Whenever the word "input" turns up in a line of the data below, copy that line.
━━ RECORDS SUPPLIED ━━
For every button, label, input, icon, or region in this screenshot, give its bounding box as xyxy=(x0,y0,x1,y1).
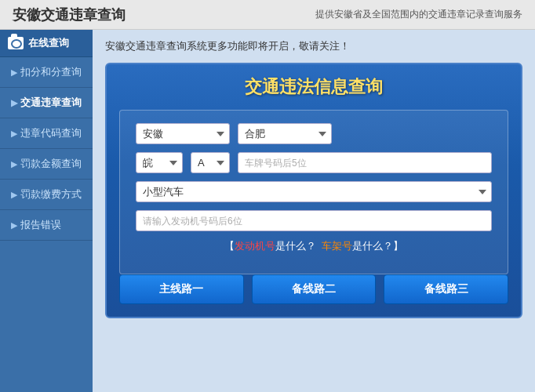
arrow-icon: ▶ xyxy=(11,98,17,108)
sidebar-item-violation-code[interactable]: ▶ 违章代码查询 xyxy=(0,118,93,149)
arrow-icon: ▶ xyxy=(11,67,17,78)
backup-line3-button[interactable]: 备线路三 xyxy=(384,274,508,304)
sidebar-header-label: 在线查询 xyxy=(28,36,69,50)
sidebar-item-deduct-points[interactable]: ▶ 扣分和分查询 xyxy=(0,57,93,88)
header-description: 提供安徽省及全国范围内的交通违章记录查询服务 xyxy=(315,8,522,21)
engine-row xyxy=(136,210,492,231)
main-line-button[interactable]: 主线路一 xyxy=(119,274,244,304)
plate-prefix1-select[interactable]: 皖 京 沪 xyxy=(136,152,183,173)
notice-text: 安徽交通违章查询系统更多功能即将开启，敬请关注！ xyxy=(105,39,522,53)
info-mid1: 是什么？ xyxy=(275,240,322,252)
arrow-icon: ▶ xyxy=(11,190,17,200)
vehicle-type-row: 小型汽车 大型汽车 摩托车 其他 xyxy=(136,181,492,202)
query-box: 交通违法信息查询 安徽 北京 上海 广东 合肥 芜湖 蚌埠 淮南 xyxy=(105,63,522,318)
camera-icon xyxy=(8,37,24,49)
engine-number-input[interactable] xyxy=(136,210,492,231)
plate-prefix2-select[interactable]: A B C D xyxy=(191,152,230,173)
query-title: 交通违法信息查询 xyxy=(119,75,508,99)
sidebar-item-traffic-violation[interactable]: ▶ 交通违章查询 xyxy=(0,88,93,118)
main-content: 安徽交通违章查询系统更多功能即将开启，敬请关注！ 交通违法信息查询 安徽 北京 … xyxy=(93,30,535,392)
sidebar-item-label: 罚款金额查询 xyxy=(20,157,82,171)
app-title: 安徽交通违章查询 xyxy=(13,5,126,24)
plate-row: 皖 京 沪 A B C D xyxy=(136,152,492,173)
sidebar-item-fine-amount[interactable]: ▶ 罚款金额查询 xyxy=(0,149,93,180)
sidebar-item-report-error[interactable]: ▶ 报告错误 xyxy=(0,210,93,241)
sidebar-item-label: 交通违章查询 xyxy=(20,96,82,110)
frame-number-link[interactable]: 车架号 xyxy=(322,240,352,252)
info-bracket-open: 【 xyxy=(224,240,235,252)
sidebar-item-label: 扣分和分查询 xyxy=(20,65,82,79)
info-line: 【发动机号是什么？ 车架号是什么？】 xyxy=(136,239,492,253)
sidebar-item-fine-method[interactable]: ▶ 罚款缴费方式 xyxy=(0,180,93,210)
city-select[interactable]: 合肥 芜湖 蚌埠 淮南 xyxy=(238,123,332,144)
arrow-icon: ▶ xyxy=(11,159,17,169)
plate-number-input[interactable] xyxy=(238,152,492,173)
sidebar-item-label: 罚款缴费方式 xyxy=(20,187,82,201)
sidebar-item-label: 违章代码查询 xyxy=(20,126,82,140)
province-city-row: 安徽 北京 上海 广东 合肥 芜湖 蚌埠 淮南 xyxy=(136,123,492,144)
header: 安徽交通违章查询 提供安徽省及全国范围内的交通违章记录查询服务 xyxy=(0,0,535,30)
sidebar: 在线查询 ▶ 扣分和分查询 ▶ 交通违章查询 ▶ 违章代码查询 ▶ 罚款金额查询… xyxy=(0,30,93,392)
form-box: 安徽 北京 上海 广东 合肥 芜湖 蚌埠 淮南 皖 xyxy=(119,110,508,274)
sidebar-item-label: 报告错误 xyxy=(20,218,61,232)
sidebar-header: 在线查询 xyxy=(0,30,93,57)
arrow-icon: ▶ xyxy=(11,129,17,139)
backup-line2-button[interactable]: 备线路二 xyxy=(252,274,377,304)
province-select[interactable]: 安徽 北京 上海 广东 xyxy=(136,123,230,144)
vehicle-type-select[interactable]: 小型汽车 大型汽车 摩托车 其他 xyxy=(136,181,492,202)
arrow-icon: ▶ xyxy=(11,220,17,230)
engine-number-link[interactable]: 发动机号 xyxy=(235,240,275,252)
button-row: 主线路一 备线路二 备线路三 xyxy=(119,274,508,304)
layout: 在线查询 ▶ 扣分和分查询 ▶ 交通违章查询 ▶ 违章代码查询 ▶ 罚款金额查询… xyxy=(0,30,535,392)
plate-number-wrapper xyxy=(238,152,492,173)
info-mid2: 是什么？】 xyxy=(352,240,403,252)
━━━
■ WRITTEN SOLUTION
For every button, label, input, icon, or region in this screenshot, give its bounding box as xyxy=(x0,y0,x1,y1).
engine-number-input[interactable] xyxy=(136,210,492,231)
plate-number-input[interactable] xyxy=(238,152,492,173)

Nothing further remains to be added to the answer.